By the scheme, the invention at least has the following advantages:
1. the invention adopts a modular design, and is convenient for later maintenance and module upgrading.
2. In the whole set of equipment, the gas station mechanism, the pressure control mechanism and the air flow measuring mechanism are all designed by strong and weak lines, so that the regulation test of different air flow requirements can be carried out according to the air flow requirements of different parts, and the test precision and the test efficiency are improved.
3. The outlet of the air flow measuring mechanism is connected with an atmospheric pressure meter, and the pressure control module is connected with the temperature sensor in parallel, so that the accuracy of the test result of the differential pressure meter and the accuracy of air density data can be improved, and the measuring accuracy is further improved.
4. The air flow measuring mechanism has flexible interfaces, can design customized switching section schemes aiming at different test pieces, and can meet the requirements of changing and testing various parts on the premise of not influencing the precision.
5. The invention adopts a digital acquisition system, improves the intelligence degree of the system and improves the recording efficiency in the flow debugging process.

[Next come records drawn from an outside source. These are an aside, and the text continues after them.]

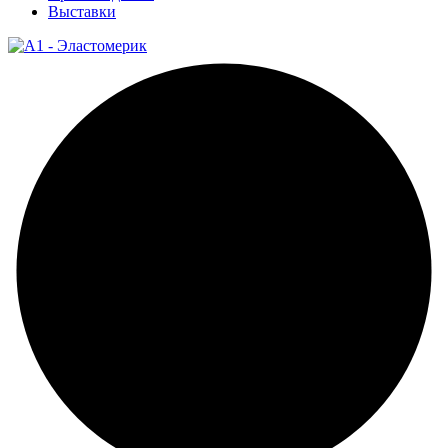
Выставки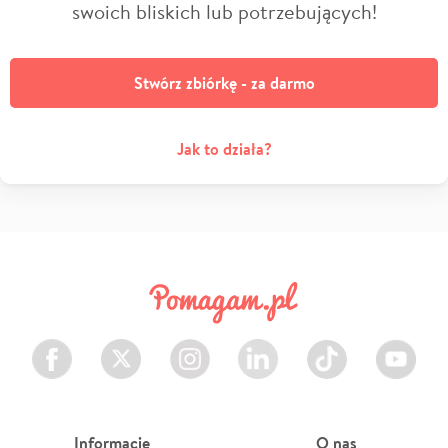
swoich bliskich lub potrzebujących!
Stwórz zbiórkę - za darmo
Jak to działa?
Facebook
Twitter
Instagram
LinkedIn
TikTok
Youtube
Informacje
O nas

The foregoing description is only an overview of the technical solutions of the present invention, and in order to make the technical solutions of the present invention more clearly understood and to implement them in accordance with the contents of the description, the following detailed description is given with reference to the preferred embodiments of the present invention and the accompanying drawings.
Drawings
In order to more clearly illustrate the technical solutions of the embodiments of the present invention, the drawings needed to be used in the embodiments will be briefly described below, it should be understood that the following drawings only illustrate some embodiments of the present invention and therefore should not be considered as limiting the scope, and for those skilled in the art, other related drawings can be obtained according to the drawings without inventive efforts.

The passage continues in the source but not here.